Esto, y todo lo demás, no me hace inocente. No me hace estadounidense ni negra en Estados Unidos. No me pone en los zapatos de George, en su cuerpo, en su alegría de todos los días, en su lucha ni en el terror vivido al momento de su muerte, en sus largos minutos de agonía.

A medida que aprendo, cometo errores en el aprendizaje, fracaso con esperanza cada vez hacia una manera de presenciar mejor la brutalidad policial, el racismo violento y calculador contra los ciudadanos negros y los horrores del estado industrial de la policía racista, y me comprometo nuevamente a escuchar.

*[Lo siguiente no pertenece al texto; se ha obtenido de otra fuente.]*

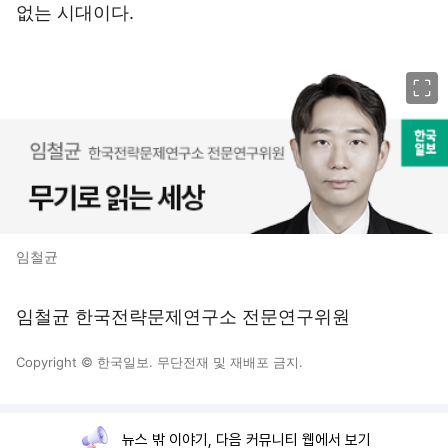
없는 시대이다.
이미지 크게 보기
임철균
임철균 한국전략문제연구소 전문연구위원
Copyright © 한국일보. 무단전재 및 재배포 금지.
뉴스 밖 이야기, 다음 커뮤니티 웹에서 보기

A sentarme a los pies de las mujeres negras, no binarias, hombres escritores, protestantes, pensadores y simplemente escuchar.

Beber por sus ricas venas la sangre de Audre Lorde, James Baldwin, Paule Marshall, Malcolm X, Michelle Alexander, Reni Eddo-Lodge, Zora Neale Hurston, Marlon James, sin ser un aliado teatral de vampiros.

No, no quiero alianzas de ópera ni ventriloquismo, me lo ruego.

Sin cooptar ni hablar, sin los saludos de sangre sin derramamiento de sangre personal.

Sé que nunca lo entenderé totalmente, pero si no puedo fijarme en la bandera levantada por los errores con amor, entonces no merezco para nada ser abanderada.

Sostengo la bandera que he hecho yo misma para llevar a la vanguardia mi política, mi voz no puede darse el lujo de quedarse callada, ni en su complejidad espinoza y puntiaguda.

La levanto por George, por Trayvon, por Tamir, por Sandra y por Tony.  Por todos los afroamericanos. Ofrezco mi imperfecta solidaridad indocaribeña. La ofrezco con la esperanza de que mis manos, que no son irreprochables, sean mejores y más limpias en el trabajo.

De que aprenda a dar la sangre que debo.